(Source data)
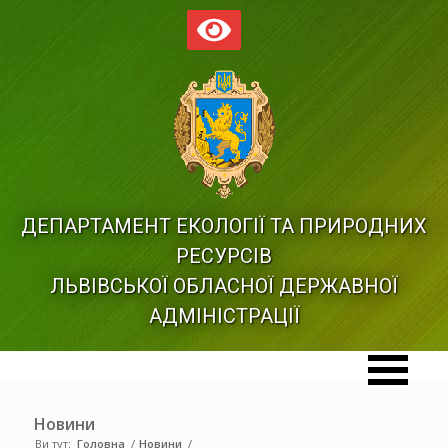
ДЕПАРТАМЕНТ ЕКОЛОГІЇ ТА ПРИРОДНИХ
РЕСУРСІВ
ЛЬВІВСЬКОЇ ОБЛАСНОЇ ДЕРЖАВНОЇ
АДМІНІСТРАЦІЇ
Новини
Ви тут:
Головна
/
Новини
/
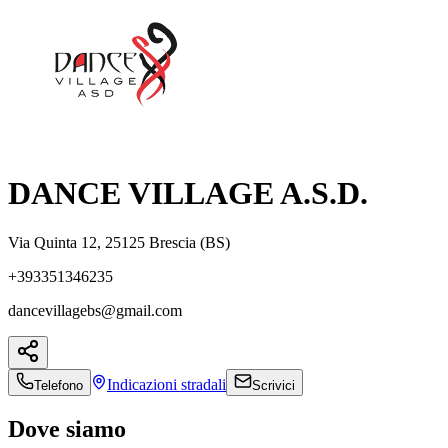
DANCE VILLAGE A.S.D.
Via Quinta 12, 25125 Brescia (BS)
+393351346235
dancevillagebs@gmail.com
Indicazioni
stradali
Telefono
Scrivici
Dove siamo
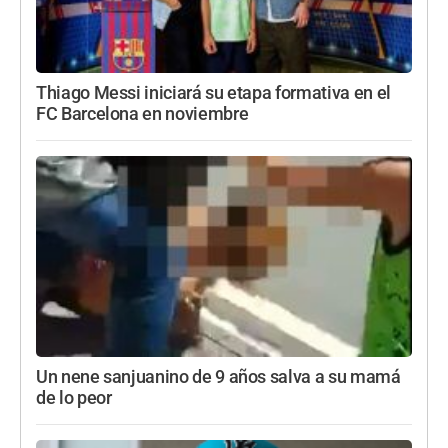
Thiago Messi iniciará su etapa formativa en el
FC Barcelona en noviembre
Un nene sanjuanino de 9 años salva a su mamá
de lo peor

**Work instructions:** Output the data above exactly, excluding images.

**Response to this task:**
ДЕПАРТАМЕНТ ЕКОЛОГІЇ ТА ПРИРОДНИХ
РЕСУРСІВ
ЛЬВІВСЬКОЇ ОБЛАСНОЇ ДЕРЖАВНОЇ
АДМІНІСТРАЦІЇ
Новини
Ви тут:
Головна
/
Новини
/
DANCE VILLAGE A.S.D.
Via Quinta 12, 25125 Brescia (BS)
+393351346235
dancevillagebs@gmail.com
Indicazioni
stradali
Telefono
Scrivici
Dove siamo
Thiago Messi iniciará su etapa formativa en el
FC Barcelona en noviembre
Un nene sanjuanino de 9 años salva a su mamá
de lo peor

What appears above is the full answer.